Task:
The records that follow are to be repeated exactly, in full.

Supplied data:
━━━━━━━━━━━━━━━━
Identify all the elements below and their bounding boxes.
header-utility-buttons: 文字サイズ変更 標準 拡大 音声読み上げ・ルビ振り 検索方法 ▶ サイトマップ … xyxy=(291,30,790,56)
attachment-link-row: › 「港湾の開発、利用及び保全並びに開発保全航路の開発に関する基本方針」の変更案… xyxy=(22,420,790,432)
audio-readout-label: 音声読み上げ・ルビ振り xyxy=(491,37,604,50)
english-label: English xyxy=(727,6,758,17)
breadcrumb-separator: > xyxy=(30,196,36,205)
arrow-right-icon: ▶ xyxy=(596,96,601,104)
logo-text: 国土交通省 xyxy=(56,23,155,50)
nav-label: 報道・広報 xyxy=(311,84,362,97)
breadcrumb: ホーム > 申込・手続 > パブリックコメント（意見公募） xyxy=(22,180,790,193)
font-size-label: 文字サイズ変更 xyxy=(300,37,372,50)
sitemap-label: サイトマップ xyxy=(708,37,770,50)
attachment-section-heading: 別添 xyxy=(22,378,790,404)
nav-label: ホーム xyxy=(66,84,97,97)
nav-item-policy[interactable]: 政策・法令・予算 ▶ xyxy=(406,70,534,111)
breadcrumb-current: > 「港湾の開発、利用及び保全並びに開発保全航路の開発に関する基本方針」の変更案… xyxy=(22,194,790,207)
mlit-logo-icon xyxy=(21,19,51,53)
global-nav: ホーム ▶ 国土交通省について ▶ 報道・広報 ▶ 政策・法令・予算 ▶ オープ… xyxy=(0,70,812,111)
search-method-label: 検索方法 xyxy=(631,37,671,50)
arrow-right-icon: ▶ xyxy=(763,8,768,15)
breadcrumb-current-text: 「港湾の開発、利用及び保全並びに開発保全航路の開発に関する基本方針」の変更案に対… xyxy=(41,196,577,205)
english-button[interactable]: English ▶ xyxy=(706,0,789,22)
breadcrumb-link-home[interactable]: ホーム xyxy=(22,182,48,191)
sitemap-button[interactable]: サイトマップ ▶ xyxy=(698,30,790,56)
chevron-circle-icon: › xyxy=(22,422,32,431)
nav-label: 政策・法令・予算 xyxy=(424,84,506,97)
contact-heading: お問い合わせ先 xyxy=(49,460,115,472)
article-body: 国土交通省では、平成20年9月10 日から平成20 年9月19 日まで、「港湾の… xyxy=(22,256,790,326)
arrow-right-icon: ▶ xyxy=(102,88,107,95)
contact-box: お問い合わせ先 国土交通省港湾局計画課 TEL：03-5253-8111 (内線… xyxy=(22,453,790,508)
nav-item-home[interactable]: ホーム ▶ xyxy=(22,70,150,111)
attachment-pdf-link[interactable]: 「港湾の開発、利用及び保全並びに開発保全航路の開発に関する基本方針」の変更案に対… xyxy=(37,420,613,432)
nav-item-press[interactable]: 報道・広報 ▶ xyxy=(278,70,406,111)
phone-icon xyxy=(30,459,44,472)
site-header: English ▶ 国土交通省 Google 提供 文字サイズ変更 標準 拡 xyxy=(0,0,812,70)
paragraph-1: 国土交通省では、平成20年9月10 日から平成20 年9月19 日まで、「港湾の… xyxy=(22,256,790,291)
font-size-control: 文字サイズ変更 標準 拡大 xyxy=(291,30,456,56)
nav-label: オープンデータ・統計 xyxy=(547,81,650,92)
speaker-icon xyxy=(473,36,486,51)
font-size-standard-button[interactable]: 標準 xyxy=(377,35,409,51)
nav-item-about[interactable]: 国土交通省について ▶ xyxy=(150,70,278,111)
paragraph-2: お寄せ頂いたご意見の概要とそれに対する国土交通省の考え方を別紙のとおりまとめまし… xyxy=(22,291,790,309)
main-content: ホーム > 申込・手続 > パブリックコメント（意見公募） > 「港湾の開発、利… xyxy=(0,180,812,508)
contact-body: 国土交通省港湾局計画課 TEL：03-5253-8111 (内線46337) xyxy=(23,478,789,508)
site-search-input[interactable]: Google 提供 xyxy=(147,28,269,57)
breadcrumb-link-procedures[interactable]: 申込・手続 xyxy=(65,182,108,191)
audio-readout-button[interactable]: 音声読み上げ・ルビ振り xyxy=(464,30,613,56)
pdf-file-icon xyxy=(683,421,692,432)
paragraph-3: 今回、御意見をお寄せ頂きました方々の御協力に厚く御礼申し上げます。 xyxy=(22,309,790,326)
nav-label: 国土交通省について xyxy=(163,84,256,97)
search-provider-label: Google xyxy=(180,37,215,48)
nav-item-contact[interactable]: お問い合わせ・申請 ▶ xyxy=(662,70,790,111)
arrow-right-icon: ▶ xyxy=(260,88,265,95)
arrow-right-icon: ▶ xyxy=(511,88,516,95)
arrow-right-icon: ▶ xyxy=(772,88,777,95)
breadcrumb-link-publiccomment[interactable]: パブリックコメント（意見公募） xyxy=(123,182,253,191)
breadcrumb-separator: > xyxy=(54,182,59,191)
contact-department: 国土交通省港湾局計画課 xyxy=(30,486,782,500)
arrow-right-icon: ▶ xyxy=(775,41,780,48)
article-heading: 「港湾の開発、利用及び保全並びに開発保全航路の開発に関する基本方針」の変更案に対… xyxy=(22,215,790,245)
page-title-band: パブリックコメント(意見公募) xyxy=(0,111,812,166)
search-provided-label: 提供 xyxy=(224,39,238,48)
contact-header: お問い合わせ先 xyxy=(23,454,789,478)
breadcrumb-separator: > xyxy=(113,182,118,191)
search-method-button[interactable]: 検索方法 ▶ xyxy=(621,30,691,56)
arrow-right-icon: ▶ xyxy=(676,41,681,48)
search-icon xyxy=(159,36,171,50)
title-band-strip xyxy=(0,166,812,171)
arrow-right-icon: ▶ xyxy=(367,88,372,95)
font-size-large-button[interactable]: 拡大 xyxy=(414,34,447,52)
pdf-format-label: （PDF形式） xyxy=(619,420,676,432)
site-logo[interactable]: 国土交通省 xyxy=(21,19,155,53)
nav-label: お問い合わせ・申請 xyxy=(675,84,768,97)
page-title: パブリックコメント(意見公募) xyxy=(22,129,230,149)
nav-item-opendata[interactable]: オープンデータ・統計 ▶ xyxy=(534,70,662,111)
━━━━━━━━━━━━━━━━
Exercise answer:
Identify all the elements below and their bounding boxes.
header-utility-buttons: 文字サイズ変更 標準 拡大 音声読み上げ・ルビ振り 検索方法 ▶ サイトマップ … xyxy=(291,30,790,56)
attachment-link-row: › 「港湾の開発、利用及び保全並びに開発保全航路の開発に関する基本方針」の変更案… xyxy=(22,420,790,432)
audio-readout-label: 音声読み上げ・ルビ振り xyxy=(491,37,604,50)
english-label: English xyxy=(727,6,758,17)
breadcrumb-separator: > xyxy=(30,196,36,205)
arrow-right-icon: ▶ xyxy=(596,96,601,104)
logo-text: 国土交通省 xyxy=(56,23,155,50)
nav-label: 報道・広報 xyxy=(311,84,362,97)
breadcrumb: ホーム > 申込・手続 > パブリックコメント（意見公募） xyxy=(22,180,790,193)
font-size-label: 文字サイズ変更 xyxy=(300,37,372,50)
sitemap-label: サイトマップ xyxy=(708,37,770,50)
attachment-section-heading: 別添 xyxy=(22,378,790,404)
nav-label: ホーム xyxy=(66,84,97,97)
nav-item-policy[interactable]: 政策・法令・予算 ▶ xyxy=(406,70,534,111)
breadcrumb-current: > 「港湾の開発、利用及び保全並びに開発保全航路の開発に関する基本方針」の変更案… xyxy=(22,194,790,207)
mlit-logo-icon xyxy=(21,19,51,53)
global-nav: ホーム ▶ 国土交通省について ▶ 報道・広報 ▶ 政策・法令・予算 ▶ オープ… xyxy=(0,70,812,111)
search-method-label: 検索方法 xyxy=(631,37,671,50)
arrow-right-icon: ▶ xyxy=(763,8,768,15)
breadcrumb-current-text: 「港湾の開発、利用及び保全並びに開発保全航路の開発に関する基本方針」の変更案に対… xyxy=(41,196,577,205)
english-button[interactable]: English ▶ xyxy=(706,0,789,22)
breadcrumb-link-home[interactable]: ホーム xyxy=(22,182,48,191)
sitemap-button[interactable]: サイトマップ ▶ xyxy=(698,30,790,56)
chevron-circle-icon: › xyxy=(22,422,32,431)
nav-label: 政策・法令・予算 xyxy=(424,84,506,97)
contact-heading: お問い合わせ先 xyxy=(49,460,115,472)
article-body: 国土交通省では、平成20年9月10 日から平成20 年9月19 日まで、「港湾の… xyxy=(22,256,790,326)
arrow-right-icon: ▶ xyxy=(102,88,107,95)
contact-box: お問い合わせ先 国土交通省港湾局計画課 TEL：03-5253-8111 (内線… xyxy=(22,453,790,508)
nav-item-home[interactable]: ホーム ▶ xyxy=(22,70,150,111)
attachment-pdf-link[interactable]: 「港湾の開発、利用及び保全並びに開発保全航路の開発に関する基本方針」の変更案に対… xyxy=(37,420,613,432)
nav-item-press[interactable]: 報道・広報 ▶ xyxy=(278,70,406,111)
phone-icon xyxy=(30,459,44,472)
site-header: English ▶ 国土交通省 Google 提供 文字サイズ変更 標準 拡 xyxy=(0,0,812,70)
paragraph-1: 国土交通省では、平成20年9月10 日から平成20 年9月19 日まで、「港湾の… xyxy=(22,256,790,291)
font-size-control: 文字サイズ変更 標準 拡大 xyxy=(291,30,456,56)
nav-label: オープンデータ・統計 xyxy=(547,81,650,92)
speaker-icon xyxy=(473,36,486,51)
font-size-standard-button[interactable]: 標準 xyxy=(377,35,409,51)
nav-item-about[interactable]: 国土交通省について ▶ xyxy=(150,70,278,111)
paragraph-2: お寄せ頂いたご意見の概要とそれに対する国土交通省の考え方を別紙のとおりまとめまし… xyxy=(22,291,790,309)
main-content: ホーム > 申込・手続 > パブリックコメント（意見公募） > 「港湾の開発、利… xyxy=(0,180,812,508)
contact-body: 国土交通省港湾局計画課 TEL：03-5253-8111 (内線46337) xyxy=(23,478,789,508)
site-search-input[interactable]: Google 提供 xyxy=(147,28,269,57)
breadcrumb-link-procedures[interactable]: 申込・手続 xyxy=(65,182,108,191)
audio-readout-button[interactable]: 音声読み上げ・ルビ振り xyxy=(464,30,613,56)
pdf-file-icon xyxy=(683,421,692,432)
paragraph-3: 今回、御意見をお寄せ頂きました方々の御協力に厚く御礼申し上げます。 xyxy=(22,309,790,326)
nav-label: 国土交通省について xyxy=(163,84,256,97)
search-provider-label: Google xyxy=(180,37,215,48)
nav-item-contact[interactable]: お問い合わせ・申請 ▶ xyxy=(662,70,790,111)
arrow-right-icon: ▶ xyxy=(260,88,265,95)
arrow-right-icon: ▶ xyxy=(511,88,516,95)
arrow-right-icon: ▶ xyxy=(772,88,777,95)
breadcrumb-link-publiccomment[interactable]: パブリックコメント（意見公募） xyxy=(123,182,253,191)
breadcrumb-separator: > xyxy=(54,182,59,191)
contact-department: 国土交通省港湾局計画課 xyxy=(30,486,782,500)
arrow-right-icon: ▶ xyxy=(775,41,780,48)
article-heading: 「港湾の開発、利用及び保全並びに開発保全航路の開発に関する基本方針」の変更案に対… xyxy=(22,215,790,245)
page-title-band: パブリックコメント(意見公募) xyxy=(0,111,812,166)
search-provided-label: 提供 xyxy=(224,39,238,48)
contact-header: お問い合わせ先 xyxy=(23,454,789,478)
breadcrumb-separator: > xyxy=(113,182,118,191)
search-method-button[interactable]: 検索方法 ▶ xyxy=(621,30,691,56)
arrow-right-icon: ▶ xyxy=(676,41,681,48)
search-icon xyxy=(159,36,171,50)
title-band-strip xyxy=(0,166,812,171)
arrow-right-icon: ▶ xyxy=(367,88,372,95)
font-size-large-button[interactable]: 拡大 xyxy=(414,34,447,52)
pdf-format-label: （PDF形式） xyxy=(619,420,676,432)
site-logo[interactable]: 国土交通省 xyxy=(21,19,155,53)
nav-label: お問い合わせ・申請 xyxy=(675,84,768,97)
page-title: パブリックコメント(意見公募) xyxy=(22,129,230,149)
nav-item-opendata[interactable]: オープンデータ・統計 ▶ xyxy=(534,70,662,111)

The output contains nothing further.